EXERCISE OBJECTIVE:
Search the data below for the string "Märkischen". Extract every line that contains it.

Stored data entries:
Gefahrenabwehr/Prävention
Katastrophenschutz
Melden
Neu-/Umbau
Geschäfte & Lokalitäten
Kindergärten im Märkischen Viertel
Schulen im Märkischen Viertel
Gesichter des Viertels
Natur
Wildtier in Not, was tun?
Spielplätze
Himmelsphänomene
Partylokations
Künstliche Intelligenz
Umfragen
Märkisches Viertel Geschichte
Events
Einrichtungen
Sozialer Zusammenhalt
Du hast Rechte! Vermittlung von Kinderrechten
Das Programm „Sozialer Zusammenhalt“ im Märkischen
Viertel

EXPECTED ANSWER:
Kindergärten im Märkischen Viertel
Schulen im Märkischen Viertel
Das Programm „Sozialer Zusammenhalt“ im Märkischen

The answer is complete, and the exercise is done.